Understanding the need for space in our relationships allows us navigate the maze of companionship with a smaller chance of smothering our partners. It also assures us that some behaviours that might come across as rejection— when he would rather watch the football game than hang out with you— are just actions geared towards balancing the need to be disconnected sometimes. We should understand too that it isn’t necessarily a situation to raise an alarm for.

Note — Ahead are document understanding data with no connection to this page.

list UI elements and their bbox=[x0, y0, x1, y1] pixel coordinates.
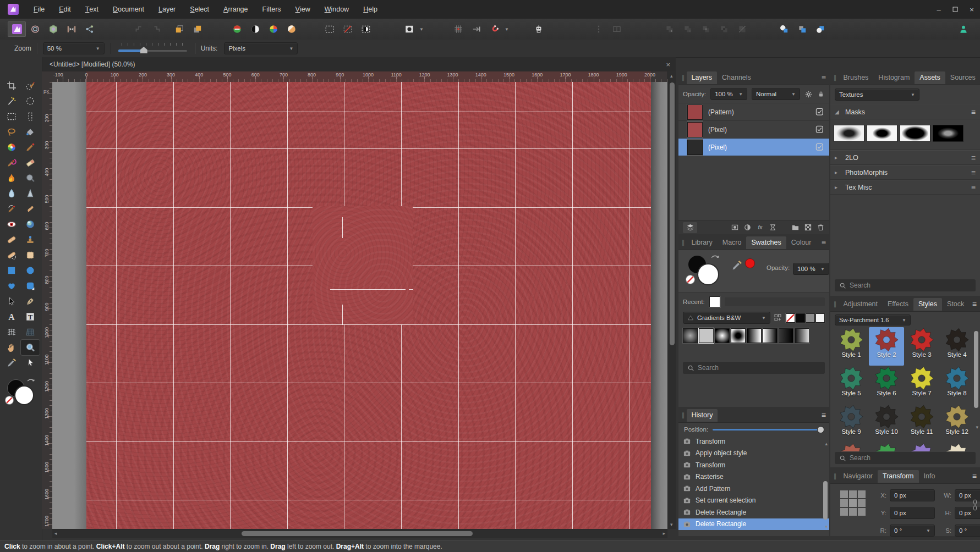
layer-thumbnail[interactable] bbox=[687, 104, 703, 120]
history-item[interactable]: Transform bbox=[678, 435, 829, 448]
asset-section-photomorphis[interactable]: ▸PhotoMorphis≡ bbox=[830, 165, 980, 180]
erase-brush-tool[interactable] bbox=[21, 155, 40, 170]
layer-opacity-select[interactable]: 100 %▼ bbox=[710, 88, 747, 100]
tone-mapping-persona-button[interactable] bbox=[62, 21, 80, 37]
clone-stamp-tool[interactable] bbox=[21, 232, 40, 247]
blur-brush-tool[interactable] bbox=[2, 186, 21, 201]
invert-selection-button[interactable] bbox=[357, 21, 375, 37]
panel-menu-icon[interactable]: ≡ bbox=[822, 75, 826, 80]
frame-text-tool[interactable]: T bbox=[21, 309, 40, 324]
move-to-back-button[interactable] bbox=[170, 21, 188, 37]
fill-stroke-swatch[interactable] bbox=[7, 379, 35, 407]
menu-layer[interactable]: Layer bbox=[151, 0, 183, 19]
tab-brushes[interactable]: Brushes bbox=[839, 71, 874, 84]
scroll-down-icon[interactable]: ▾ bbox=[825, 524, 828, 529]
no-colour-chip[interactable] bbox=[6, 396, 13, 404]
tab-library[interactable]: Library bbox=[687, 236, 718, 249]
colour-wells[interactable] bbox=[688, 256, 719, 286]
blend-mode-select[interactable]: Normal▼ bbox=[752, 88, 800, 100]
layer-thumbnail[interactable] bbox=[687, 122, 703, 137]
tab-close-icon[interactable]: × bbox=[666, 60, 670, 69]
swap-colours-icon[interactable] bbox=[26, 378, 35, 388]
artistic-text-tool[interactable]: A bbox=[2, 309, 21, 324]
assets-category-select[interactable]: Textures▼ bbox=[835, 89, 919, 101]
mask-layer-button[interactable] bbox=[400, 21, 418, 37]
menu-file[interactable]: File bbox=[26, 0, 52, 19]
linear-bw-swatch[interactable] bbox=[795, 328, 809, 343]
rectangular-marquee-tool[interactable] bbox=[2, 109, 21, 124]
history-item[interactable]: Delete Rectangle bbox=[678, 518, 829, 531]
maximize-icon[interactable] bbox=[947, 0, 963, 19]
asset-section-tex-misc[interactable]: ▸Tex Misc≡ bbox=[830, 180, 980, 195]
assets-search-field[interactable]: Search bbox=[835, 279, 976, 291]
liquify-persona-button[interactable] bbox=[26, 21, 44, 37]
flat-gray-swatch[interactable] bbox=[699, 328, 714, 343]
palette-select[interactable]: Gradients B&W▼ bbox=[683, 312, 770, 324]
rectangle-shape-tool[interactable] bbox=[2, 263, 21, 278]
tab-info[interactable]: Info bbox=[919, 470, 940, 483]
node-select-tool[interactable] bbox=[21, 355, 40, 371]
expand-icon[interactable]: ▸ bbox=[835, 154, 840, 161]
radial-black-center-swatch[interactable] bbox=[731, 328, 746, 343]
ellipse-shape-tool[interactable] bbox=[21, 263, 40, 278]
section-menu-icon[interactable]: ≡ bbox=[971, 109, 976, 115]
style-swatch[interactable]: Style 2 bbox=[869, 327, 904, 366]
deselect-button[interactable] bbox=[338, 21, 357, 37]
radial-soft-swatch[interactable] bbox=[683, 328, 698, 343]
zoom-slider-knob[interactable] bbox=[140, 47, 147, 53]
zoom-value-select[interactable]: 50 %▼ bbox=[43, 42, 105, 54]
panel-grip[interactable]: ∥ bbox=[682, 239, 685, 246]
history-slider-knob[interactable] bbox=[818, 427, 824, 433]
link-dimensions-icon[interactable] bbox=[972, 498, 978, 512]
panel-grip[interactable]: ∥ bbox=[834, 301, 837, 308]
snapping-button[interactable] bbox=[485, 21, 503, 37]
zoom-slider[interactable] bbox=[118, 43, 187, 54]
menu-document[interactable]: Document bbox=[106, 0, 151, 19]
live-filter-icon[interactable] bbox=[769, 223, 777, 231]
column-marquee-tool[interactable] bbox=[21, 109, 40, 124]
rounded-rectangle-shape-tool[interactable] bbox=[21, 278, 40, 294]
asset-section-masks[interactable]: ◢Masks≡ bbox=[830, 104, 980, 119]
style-swatch[interactable]: Style 3 bbox=[904, 327, 939, 366]
colour-picker-tool[interactable] bbox=[2, 355, 21, 371]
transform-field-y[interactable]: 0 px bbox=[890, 507, 935, 519]
photo-persona-button[interactable] bbox=[8, 21, 26, 37]
scroll-down-icon[interactable]: ▾ bbox=[670, 522, 673, 527]
undo-brush-tool[interactable] bbox=[2, 201, 21, 217]
style-swatch[interactable] bbox=[869, 443, 904, 451]
panel-menu-icon[interactable]: ≡ bbox=[822, 412, 826, 418]
panel-grip[interactable]: ∥ bbox=[682, 74, 685, 81]
panel-grip[interactable]: ∥ bbox=[834, 74, 837, 81]
scroll-right-icon[interactable]: ▸ bbox=[663, 531, 665, 536]
transform-field-x[interactable]: 0 px bbox=[890, 489, 935, 501]
menu-edit[interactable]: Edit bbox=[52, 0, 78, 19]
blemish-removal-tool[interactable] bbox=[21, 247, 40, 263]
style-swatch[interactable]: Style 1 bbox=[834, 327, 869, 366]
scroll-left-icon[interactable]: ◂ bbox=[54, 531, 57, 536]
swatches-search-field[interactable]: Search bbox=[683, 362, 825, 374]
show-grid-button[interactable] bbox=[449, 21, 467, 37]
burn-brush-tool[interactable] bbox=[2, 170, 21, 186]
style-swatch[interactable]: Style 10 bbox=[869, 404, 904, 443]
layer-row[interactable]: (Pixel) bbox=[678, 121, 829, 139]
auto-white-balance-button[interactable] bbox=[282, 21, 300, 37]
paint-brush-tool[interactable] bbox=[21, 140, 40, 155]
lasso-tool[interactable] bbox=[2, 124, 21, 140]
menu-arrange[interactable]: Arrange bbox=[216, 0, 255, 19]
inverted-mask-thumbnail[interactable] bbox=[933, 125, 963, 142]
document-tab-title[interactable]: <Untitled> [Modified] (50.0%) bbox=[50, 60, 135, 68]
layer-thumbnail[interactable] bbox=[687, 140, 703, 155]
tab-transform[interactable]: Transform bbox=[878, 470, 919, 483]
style-swatch[interactable] bbox=[939, 443, 974, 451]
adjustment-icon[interactable] bbox=[743, 223, 752, 231]
style-swatch[interactable]: Style 8 bbox=[939, 366, 974, 404]
develop-persona-button[interactable] bbox=[44, 21, 62, 37]
healing-brush-tool[interactable] bbox=[2, 232, 21, 247]
unavailable-step-b-button[interactable] bbox=[147, 21, 166, 37]
tab-adjustment[interactable]: Adjustment bbox=[839, 298, 883, 311]
heart-shape-tool[interactable] bbox=[2, 278, 21, 294]
panel-menu-icon[interactable]: ≡ bbox=[822, 240, 826, 245]
assistant-button[interactable] bbox=[529, 21, 548, 37]
layer-visibility-checkbox[interactable] bbox=[815, 125, 824, 134]
dropdown-arrow-icon[interactable]: ▼ bbox=[418, 27, 425, 32]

This isn’t to say we should all settle for an eternally boring life so people aren’t suffocated, rather, the advice is to be aware that there is time for adventure and there is time for boredom. And if life was a cookie chip, then adventure would be the raisins: sparsely distributed. The true art of being together lies in what we can make out of even the dullest moment. The precise reason old couples are worthy of our admiration isn’t because they stuck it out through years of bliss and adventure. It is the opposite; they stuck it out through boredom with a dash of excitement.